_Data to use_
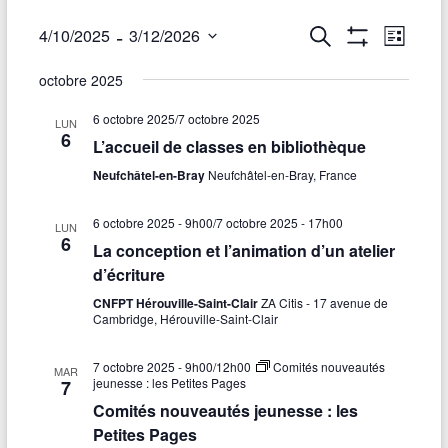
 - 
R
4/10/2025
3/12/2026
R
N
L
e
A
S
i
e
a
F
c
octobre 2025
é
s
F
h
v
c
l
t
I
e
C
6 octobre 2025
/
7 octobre 2025
e
e
LUN
r
i
h
H
6
c
L’accueil de classes en bibliothèque
c
E
t
g
R
h
e
Neufchâtel-en-Bray
Neufchâtel-en-Bray, France
i
L
e
a
E
o
r
S
n
6 octobre 2025 - 9h00
/
7 octobre 2025 - 17h00
t
LUN
F
c
6
n
I
La conception et l’animation d’un atelier
i
e
L
h
d’écriture
T
z
o
R
u
CNFPT Hérouville-Saint-Clair
ZA Citis - 17 avenue de
e
E
Cambridge, Hérouville-Saint-Clair
n
n
S
e
e
d
d
7 octobre 2025 - 9h00
/
12h00
Comités nouveautés
MAR
t
a
jeunesse : les Petites Pages
7
e
t
n
Comités nouveautés jeunesse : les
v
e
Petites Pages
a
.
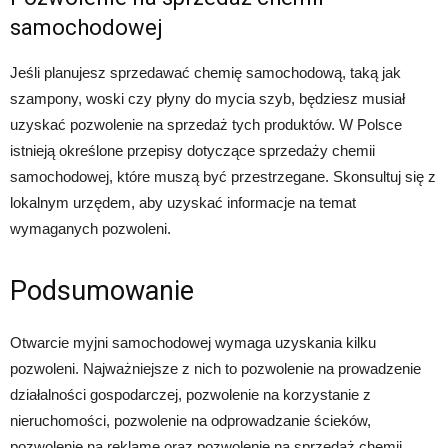
samochodowej
Jeśli planujesz sprzedawać chemię samochodową, taką jak
szampony, woski czy płyny do mycia szyb, będziesz musiał
uzyskać pozwolenie na sprzedaż tych produktów. W Polsce
istnieją określone przepisy dotyczące sprzedaży chemii
samochodowej, które muszą być przestrzegane. Skonsultuj się z
lokalnym urzędem, aby uzyskać informacje na temat
wymaganych pozwoleni.
Podsumowanie
Otwarcie myjni samochodowej wymaga uzyskania kilku
pozwoleni. Najważniejsze z nich to pozwolenie na prowadzenie
działalności gospodarczej, pozwolenie na korzystanie z
nieruchomości, pozwolenie na odprowadzanie ścieków,
pozwolenie na reklamę oraz pozwolenie na sprzedaż chemii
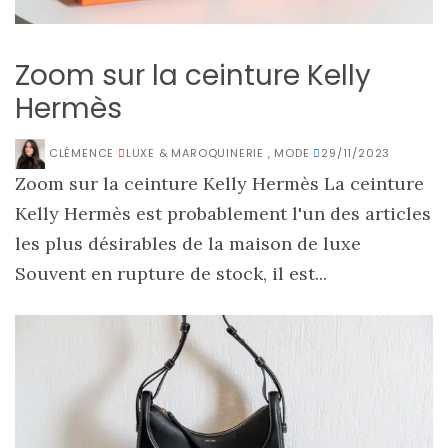
Zoom sur la ceinture Kelly
Hermès
CLÉMENCE
LUXE & MAROQUINERIE
,
MODE
29/11/2023
Zoom sur la ceinture Kelly Hermès La ceinture
Kelly Hermès est probablement l'un des articles
les plus désirables de la maison de luxe
Souvent en rupture de stock, il est...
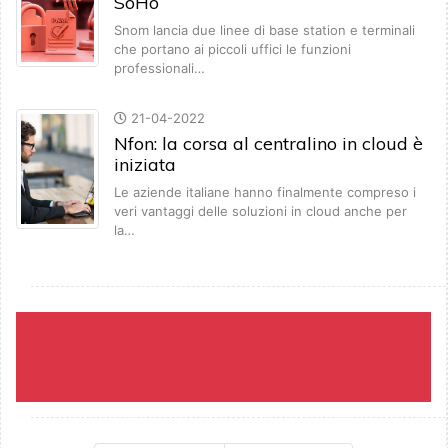
SoHo
Snom lancia due linee di base station e terminali
che portano ai piccoli uffici le funzioni
professionali…
21-04-2022
Nfon: la corsa al centralino in cloud è
iniziata
Le aziende italiane hanno finalmente compreso i
veri vantaggi delle soluzioni in cloud anche per
la…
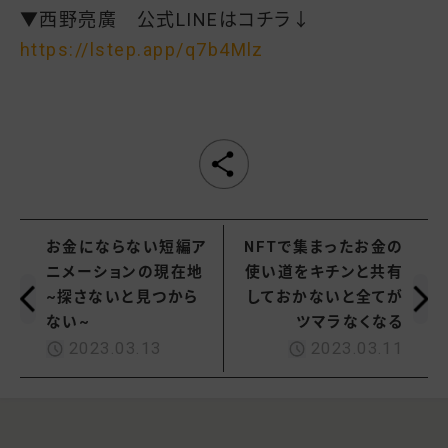
▼西野亮廣 公式LINEはコチラ↓
https://lstep.app/q7b4Mlz
お金にならない短編ア
NFTで集まったお金の
ニメーションの現在地
使い道をキチンと共有
~探さないと見つから
しておかないと全てが
ない~
ツマラなくなる
2023.03.13
2023.03.11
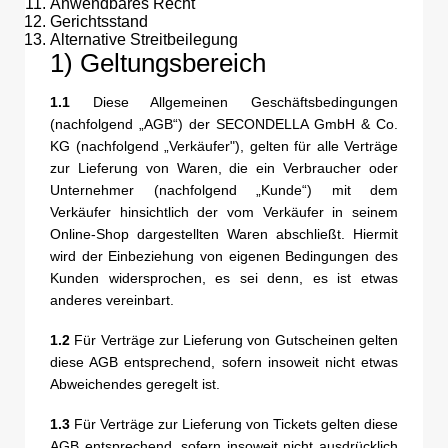
Anwendbares Recht
Gerichtsstand
Alternative Streitbeilegung
1) Geltungsbereich
1.1
Diese Allgemeinen Geschäftsbedingungen
(nachfolgend „AGB“) der SECONDELLA GmbH & Co.
KG (nachfolgend „Verkäufer"), gelten für alle Verträge
zur Lieferung von Waren, die ein Verbraucher oder
Unternehmer (nachfolgend „Kunde“) mit dem
Verkäufer hinsichtlich der vom Verkäufer in seinem
Online-Shop dargestellten Waren abschließt. Hiermit
wird der Einbeziehung von eigenen Bedingungen des
Kunden widersprochen, es sei denn, es ist etwas
anderes vereinbart.
1.2
Für Verträge zur Lieferung von Gutscheinen gelten
diese AGB entsprechend, sofern insoweit nicht etwas
Abweichendes geregelt ist.
1.3
Für Verträge zur Lieferung von Tickets gelten diese
AGB entsprechend, sofern insoweit nicht ausdrücklich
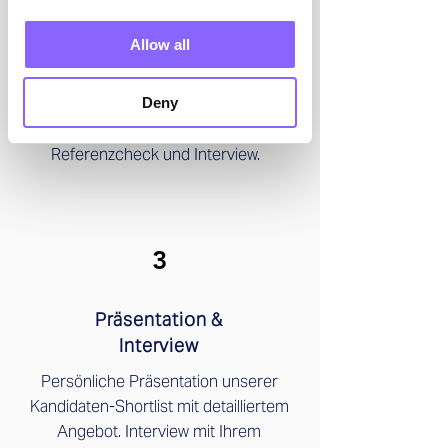
Matching
Allow all
Vorselektion mehrerer Kandidaten aus
unserem Netzwerk und unserer
Datenbank. Mehrstufiges Auswahl-
Deny
Verfahren mit CV-Screening,
Referenzcheck und Interview.
3
Präsentation &
Interview
Persönliche Präsentation unserer
Kandidaten-Shortlist mit detailliertem
Angebot. Interview mit Ihrem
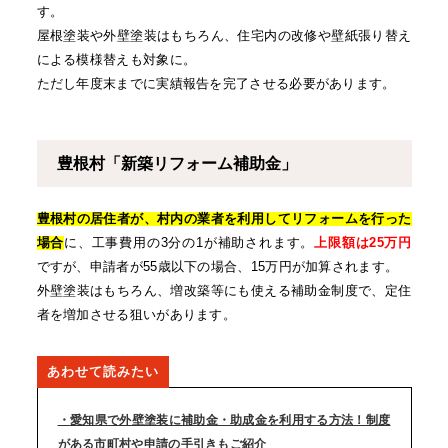
す。
屋根塗装や外壁塗装はもちろん、住宅内の改修や壁紙張り替え
による模様替えも対象に。
ただし年度末までに実績報告を完了させる必要があります。
豊根村「新築リフォーム補助金」
豊根村の居住者が、村内の業者を利用してリフォームを行った
場合
に、工事費用の3分の1が補助されます。
上限額は25万円
ですが、申請者が55歳以下の場合、15万円が加算されます。
外壁塗装はもちろん、増改築等にも使える補助金制度で、定住
者を増加させる狙いがあります。
愛知県で外壁塗装に補助金・助成金を利用する方法！制度
がある市町村や申請の手引きもご紹介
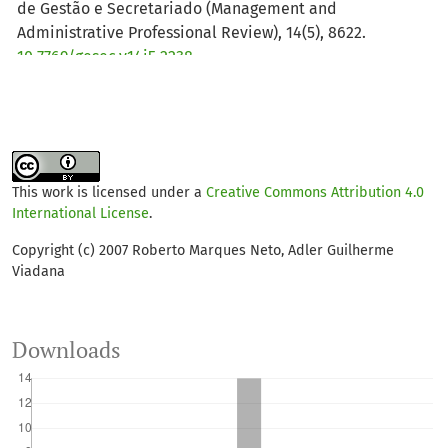
de Gestão e Secretariado (Management and
Administrative Professional Review), 14(5), 8622.
10.7769/gesec.v14i5.2238
This work is licensed under a
Creative Commons Attribution 4.0
International License
.
Copyright (c) 2007 Roberto Marques Neto, Adler Guilherme
Viadana
Downloads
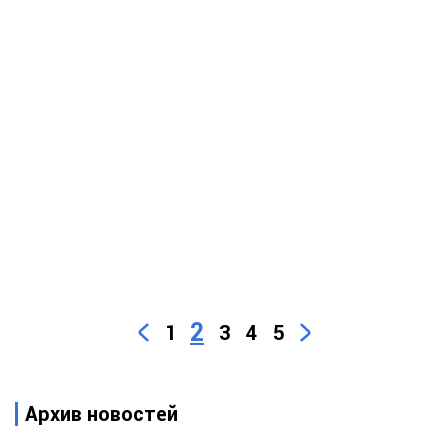
2
1
3
4
5
Архив новостей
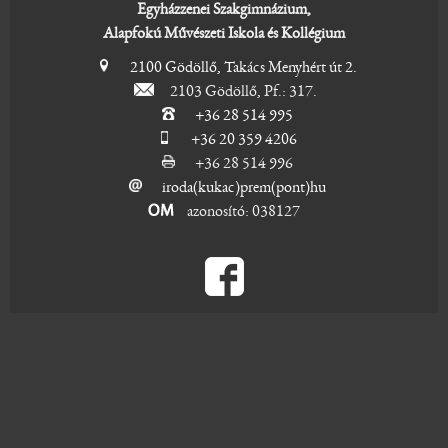
Egyházzenei Szakgimnázium,
Alapfokú Művészeti Iskola és Kollégium
2100 Gödöllő, Takács Menyhért út 2.
2103 Gödöllő, Pf.: 317.
+36 28 514 995
+36 20 359 4206
+36 28 514 996
iroda(kukac)prem(pont)hu
azonosító: 038127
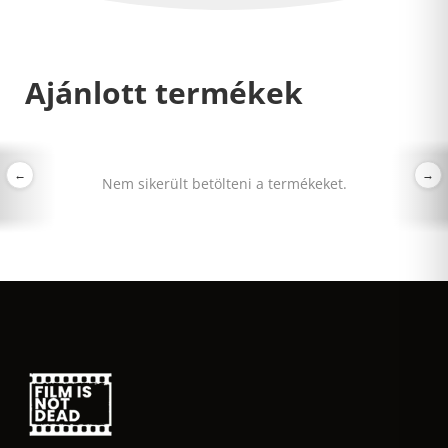
Ajánlott termékek
←
→
Nem sikerült betölteni a termékeket.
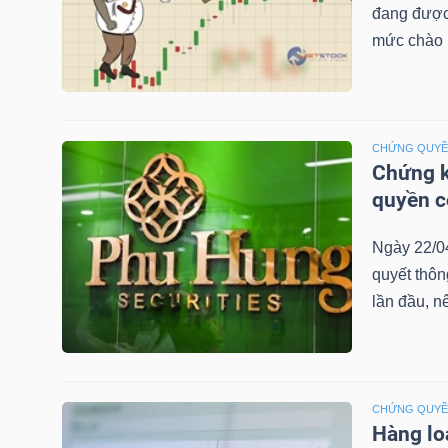
đang được 
mức chào b
TRÁI
PHIẾU
CHỨNG QUY
Chứng k
quyền 
CÔNG
CỤ
Ngày 22/0
ĐẦU
quyết thô
TƯ
lần đầu, n
TRUY
XUẤT
CHỨNG QUY
Hàng lo
DỮ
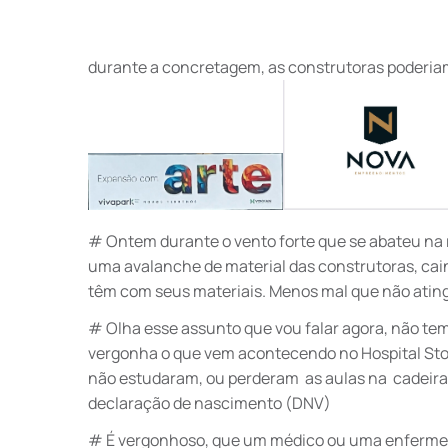
durante a concretagem, as construtoras poderiam
# Ontem durante o vento forte que se abateu na 
uma avalanche de material das construtoras, ca
têm com seus materiais. Menos mal que não atin
# Olha esse assunto que vou falar agora, não tem
vergonha o que vem acontecendo no Hospital Sto.
não estudaram, ou perderam as aulas na cadeira 
declaração de nascimento (DNV)
# É vergonhoso, que um médico ou uma enfermeir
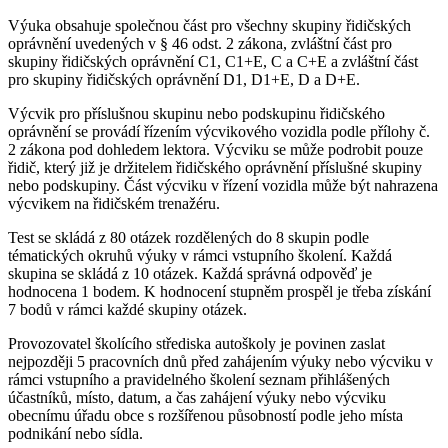
Výuka obsahuje společnou část pro všechny skupiny řidičských
oprávnění uvedených v § 46 odst. 2 zákona, zvláštní část pro
skupiny řidičských oprávnění C1, C1+E, C a C+E a zvláštní část
pro skupiny řidičských oprávnění D1, D1+E, D a D+E.
Výcvik pro příslušnou skupinu nebo podskupinu řidičského
oprávnění se provádí řízením výcvikového vozidla podle přílohy č.
2 zákona pod dohledem lektora. Výcviku se může podrobit pouze
řidič, který již je držitelem řidičského oprávnění příslušné skupiny
nebo podskupiny. Část výcviku v řízení vozidla může být nahrazena
výcvikem na řidičském trenažéru.
Test se skládá z 80 otázek rozdělených do 8 skupin podle
tématických okruhů výuky v rámci vstupního školení. Každá
skupina se skládá z 10 otázek. Každá správná odpověď je
hodnocena 1 bodem. K hodnocení stupněm prospěl je třeba získání
7 bodů v rámci každé skupiny otázek.
Provozovatel školícího střediska autoškoly je povinen zaslat
nejpozději 5 pracovních dnů před zahájením výuky nebo výcviku v
rámci vstupního a pravidelného školení seznam přihlášených
účastníků, místo, datum, a čas zahájení výuky nebo výcviku
obecnímu úřadu obce s rozšířenou působností podle jeho místa
podnikání nebo sídla.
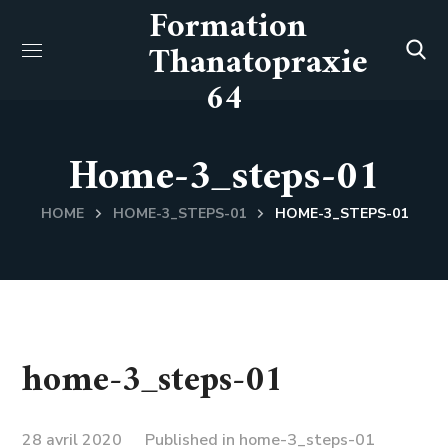
Formation
Thanatopraxie
64
Home-3_steps-01
HOME
HOME-3_STEPS-01
HOME-3_STEPS-01
home-3_steps-01
28 avril 2020
Published in
home-3_steps-01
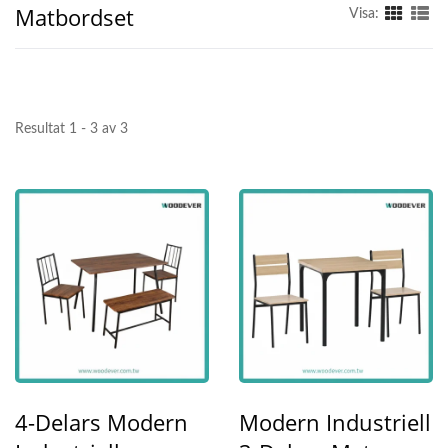
Matbordset
Visa:
Resultat 1 - 3 av 3
4-Delars Modern
Modern Industriell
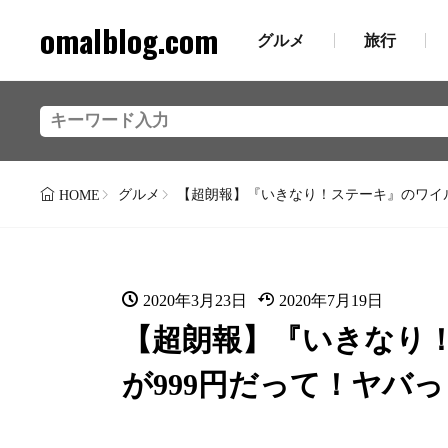
omalblog.com
グルメ
旅行
グルメ
【超朗報】『いきなり！ステーキ』のワイルド
HOME
2020年3月23日
2020年7月19日
【超朗報】『いきなり！
が999円だって！ヤバっ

_Work to complete_
The number of lines in the listing above that contain "Kelly" is all that should be stated.

_Output_
3